The Doubleclicks
The Doubleclicks

Over the last few years, Laser Malena-Webber—one half of the Portland-based folk-pop-comedy band The Doubleclicks—has been grappling with coming out as nonbinary, getting gender-confirming surgery, and the inherent challenges of being a human being with a body.

“As I came out as a nonbinary person, I read a lot a of stories about robots and thought a lot about myself,” they say. “I increasingly identify as a brain in a box, or wishing I was a brain in a box, and started writing more songs about that.”

It was these musings that prompted Malena-Webber to start writing a musical—which eventually became Teaching a Robot to Love, out in album form this Friday, November 19.

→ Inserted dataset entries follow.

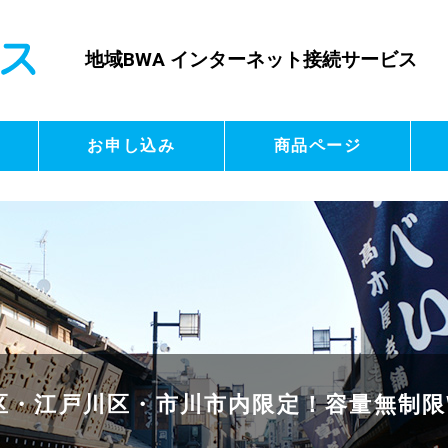
地域BWA インターネット接続サービス
お申し込み
商品ページ
区・江戸川区・市川市内限定！
容量無制限W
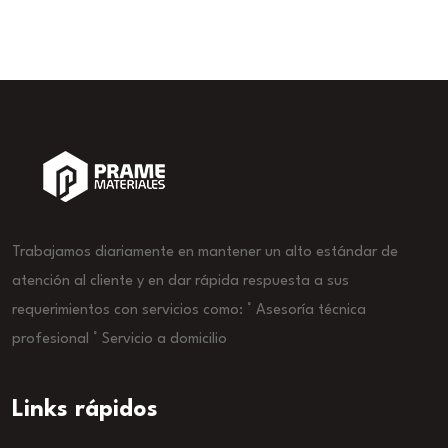
Trabajamos diariamente en mantener un alto estándar de
atención al cliente y en dar rápida respuesta a sus
requerimientos con servicios como: ° Asesoría técnica
profesional ° Servicio a domicilio
Links rápidos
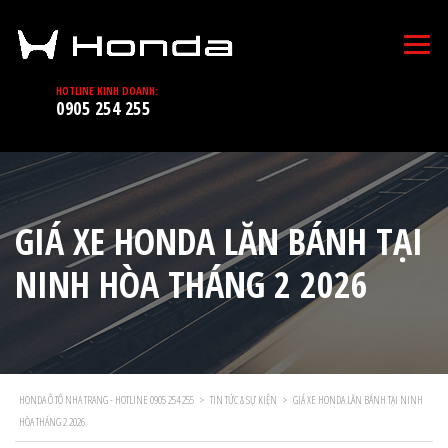
HOTLINE KINH DOANH:
0905 254 255
GIÁ XE HONDA LĂN BÁNH TẠI
NINH HÒA THÁNG 2 2026
HONDA Ô TÔ NHA TRANG - HOTLINE 0905 254 255
>
TIN TỨC & SỰ KIỆN
>
GIÁ XE HONDA LĂN BÁNH TẠI NINH
HÒA THÁNG 2 2026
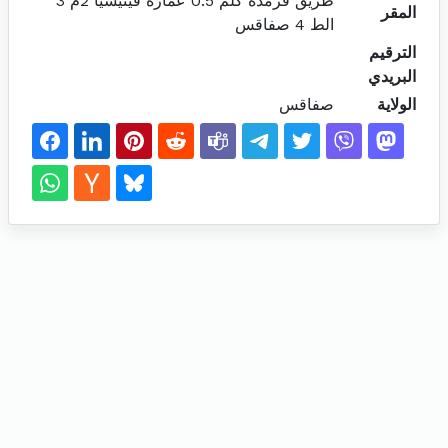
طريق قرمدة كلم 0.5 عمارة فينيسيا 2م 3
المقر
الط 4 صفاقس
الترقيم
البريدي
الولاية
صفاقس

“There’s obviously a big trope about non-binary characters—frequently when we look to media for someone genderless, it’s a robot or an alien,” they say. “So when we try to find ourselves, we look at R2D2 or someone. Which on one hand is a bummer, because it’d be really cool if there were more human nonbinary characters, because there have been nonbinary people throughout the history of the world.”

“But also,” they add, “robots are dope.”

Teaching a Robot to Love is about a protagonist with the opposite problem: A robot who wants desperately to take human form. It’s also about “a group of queer friends growing and changing.” For Malena-Webber, writing and performing as the robot character was therapeutic.

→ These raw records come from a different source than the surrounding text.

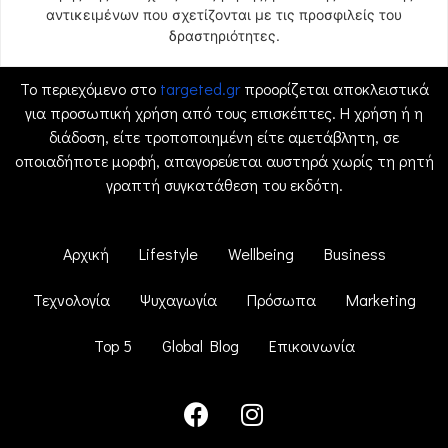
αντικειμένων που σχετίζονται με τις προσφιλείς του
δραστηριότητες.
Το περιεχόμενο στο
targeted.gr
προορίζεται αποκλειστικά
για προσωπική χρήση από τους επισκέπτες. Η χρήση ή η
διάδοση, είτε τροποποιημένη είτε αμετάβλητη, σε
οποιαδήποτε μορφή, απαγορεύεται αυστηρά χωρίς τη ρητή
γραπτή συγκατάθεση του εκδότη.
Αρχική
Lifestyle
Wellbeing
Business
Τεχνολογία
Ψυχαγωγία
Πρόσωπα
Marketing
Top 5
Global Blog
Επικοινωνία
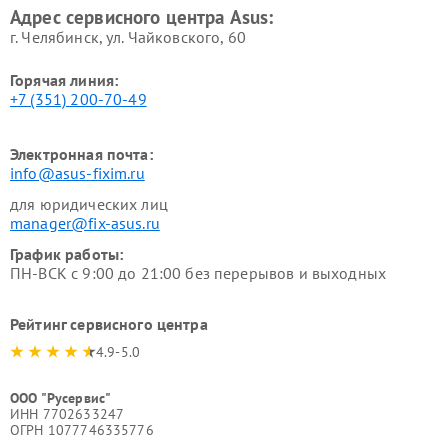
Адрес сервисного центра Asus:
г. Челябинск, ул. Чайковского, 60
Горячая линия:
+7 (351) 200-70-49
Электронная почта:
info@asus-fixim.ru
для юридических лиц
manager@fix-asus.ru
График работы:
ПН-ВСК с 9:00 до 21:00 без перерывов и выходных
Рейтинг сервисного центра
4.9-5.0
ООО "Русервис"
ИНН 7702633247
ОГРН 1077746335776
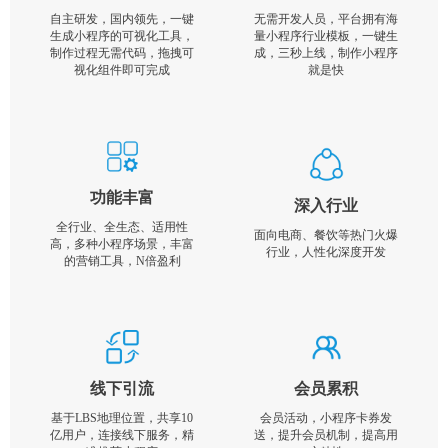
自主研发，国内领先，一键
无需开发人员，平台拥有海
生成小程序的可视化工具，
量小程序行业模板，一键生
制作过程无需代码，拖拽可
成，三秒上线，制作小程序
视化组件即可完成
就是快
功能丰富
深入行业
全行业、全生态、适用性
面向电商、餐饮等热门火爆
高，多种小程序场景，丰富
行业，人性化深度开发
的营销工具，N倍盈利
线下引流
会员累积
基于LBS地理位置，共享10
会员活动，小程序卡券发
亿用户，连接线下服务，精
送，提升会员机制，提高用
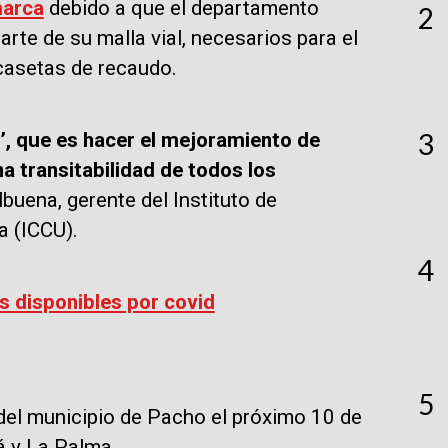
arca
debido a que el departamento
2
rte de su malla vial, necesarios para el
 casetas de recaudo.
3
’, que es hacer el mejoramiento de
a transitabilidad de todos los
lbuena, gerente del Instituto de
a (ICCU).
4
 disponibles por covid
5
 del municipio de Pacho el próximo 10 de
rá y La Palma.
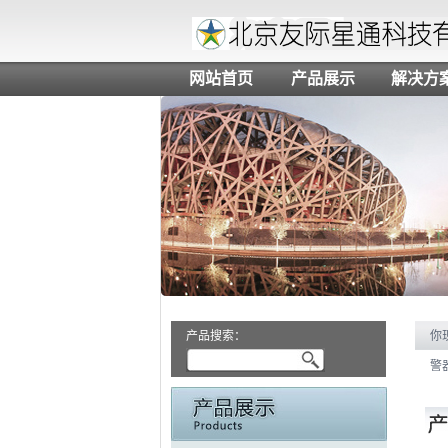
网站首页
产品展示
解决方
产品搜索：
你
警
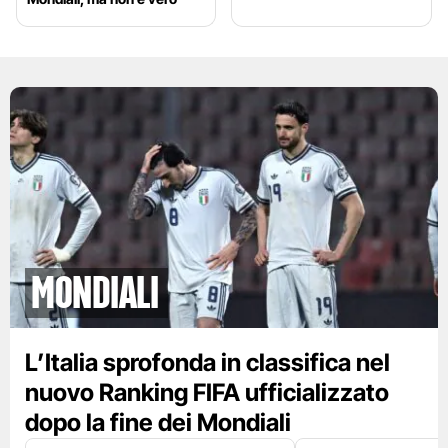
Mondiali
L’Italia sprofonda in classifica nel
nuovo Ranking FIFA ufficializzato
dopo la fine dei Mondiali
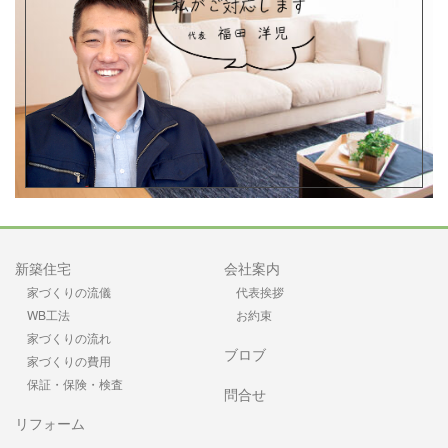
新築住宅
会社案内
家づくりの流儀
代表挨拶
WB工法
お約束
家づくりの流れ
ブロブ
家づくりの費用
保証・保険・検査
問合せ
リフォーム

“It was wonderful to remember what is so great about being a person and interacting with humans,” they say. “It’s actually really lovely.”

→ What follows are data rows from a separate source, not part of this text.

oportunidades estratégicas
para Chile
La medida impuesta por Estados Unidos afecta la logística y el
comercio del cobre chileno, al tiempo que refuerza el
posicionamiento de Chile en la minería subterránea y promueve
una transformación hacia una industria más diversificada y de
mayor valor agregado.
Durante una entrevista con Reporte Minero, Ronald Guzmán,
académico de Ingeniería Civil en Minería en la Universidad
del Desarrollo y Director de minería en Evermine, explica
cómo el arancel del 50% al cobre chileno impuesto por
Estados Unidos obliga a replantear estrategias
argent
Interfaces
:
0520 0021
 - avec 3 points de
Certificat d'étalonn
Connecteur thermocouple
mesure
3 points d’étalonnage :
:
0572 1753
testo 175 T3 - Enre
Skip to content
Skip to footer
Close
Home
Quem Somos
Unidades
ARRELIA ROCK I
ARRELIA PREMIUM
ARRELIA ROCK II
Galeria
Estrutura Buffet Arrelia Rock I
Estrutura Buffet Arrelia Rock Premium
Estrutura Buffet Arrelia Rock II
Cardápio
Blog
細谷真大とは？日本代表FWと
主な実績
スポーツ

They co-wrote the album with bandmate Aubrey Turner, and music collaborator E. Aaron Wilson, who brought an 80s synth pop feel to some of the tracks. The trio first thought the musical was written in March of 2020. As the world soon shut down and recording got delayed, the musical book grew to include 20 songs, twice the original length. It turns out the social isolation of quarantine provided useful inspiration for a musical about the importance of human connection.

“This is the longest project we ever made,” says Turner. “I’m glad [the pandemic] forced us to spend more time on the musical, because it turned out we had a lot more to say.”

The Doubleclicks are premiering “Normal Human Party,” the first video from Teaching a Robot to Love—which they hope to stage for the first time in 2022—with the Mercury today.

“It’s a song about throwing a party and having anxiety, which is relatable,” Turner says. “It’s a song sung by a robot right after they get a body, and they wanted to have a party.”